Collected data:

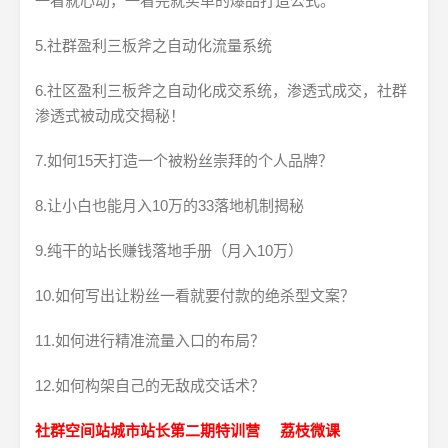
一看就心动，一看完就买单的爆品打造公式。
5.社群盈利三板斧之自动化流量系统
6.社区盈利三板斧之自动化成交系统，渗透式成交，社群
渗透式被动成交揭秘！
7.如何15天打造一个被粉丝崇拜的个人品牌？
8.让小白也能月入10万的33落地机制揭秘
9.纯干的站长赚钱落地手册（月入10万）
10.如何写出让粉丝一看就要付款的绝杀型文案？
11.如何进行精准流量入口的布局？
12.如何构架自己的无敌成交话术？
社群空间站城市站长第二期特训营 荔枝微课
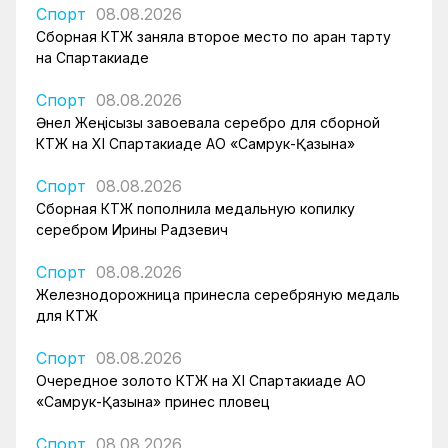
Спорт
08.08.2026
Сборная КТЖ заняла второе место по арқан тарту
на Спартакиаде
Спорт
08.08.2026
Әнел Жеңісқызы завоевала серебро для сборной
КТЖ на XI Спартакиаде АО «Самрук-Қазына»
Спорт
08.08.2026
Сборная КТЖ пополнила медальную копилку
серебром Ирины Радзевич
Спорт
08.08.2026
Железнодорожница принесла серебряную медаль
для КТЖ
Спорт
08.08.2026
Очередное золото КТЖ на XI Спартакиаде АО
«Самрук-Қазына» принес пловец
Спорт
08.08.2026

## Work item
Please write out all the entries above exactly, but leave out the pictures.

## The answer
一看就心动，一看完就买单的爆品打造公式。
5.社群盈利三板斧之自动化流量系统
6.社区盈利三板斧之自动化成交系统，渗透式成交，社群
渗透式被动成交揭秘！
7.如何15天打造一个被粉丝崇拜的个人品牌？
8.让小白也能月入10万的33落地机制揭秘
9.纯干的站长赚钱落地手册（月入10万）
10.如何写出让粉丝一看就要付款的绝杀型文案？
11.如何进行精准流量入口的布局？
12.如何构架自己的无敌成交话术？
社群空间站城市站长第二期特训营 荔枝微课
Спорт
08.08.2026
Сборная КТЖ заняла второе место по арқан тарту
на Спартакиаде
Спорт
08.08.2026
Әнел Жеңісқызы завоевала серебро для сборной
КТЖ на XI Спартакиаде АО «Самрук-Қазына»
Спорт
08.08.2026
Сборная КТЖ пополнила медальную копилку
серебром Ирины Радзевич
Спорт
08.08.2026
Железнодорожница принесла серебряную медаль
для КТЖ
Спорт
08.08.2026
Очередное золото КТЖ на XI Спартакиаде АО
«Самрук-Қазына» принес пловец
Спорт
08.08.2026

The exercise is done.